Task material START
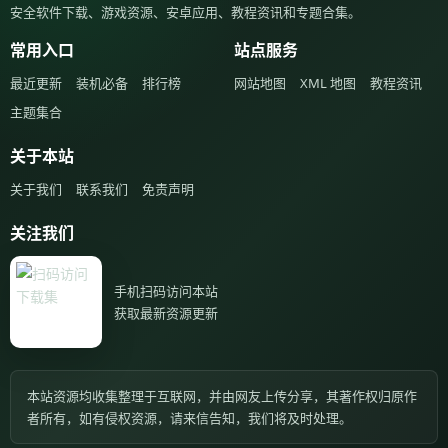
安全软件下载、游戏资源、安卓应用、教程资讯和专题合集。
常用入口
站点服务
最近更新
装机必备
排行榜
网站地图
XML 地图
教程资讯
主题集合
关于本站
关于我们
联系我们
免责声明
关注我们
手机扫码访问本站
获取最新资源更新
本站资源均收集整理于互联网，并由网友上传分享，其著作权归原作
者所有，如有侵权资源，请来信告知，我们将及时处理。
Task material END
◆ **How to complete this task**
Restate each line of the records exactly; pictures do not belong in the copy.

◆ **Expected answer**
安全软件下载、游戏资源、安卓应用、教程资讯和专题合集。
常用入口
站点服务
最近更新
装机必备
排行榜
网站地图
XML 地图
教程资讯
主题集合
关于本站
关于我们
联系我们
免责声明
关注我们
手机扫码访问本站
获取最新资源更新
本站资源均收集整理于互联网，并由网友上传分享，其著作权归原作
者所有，如有侵权资源，请来信告知，我们将及时处理。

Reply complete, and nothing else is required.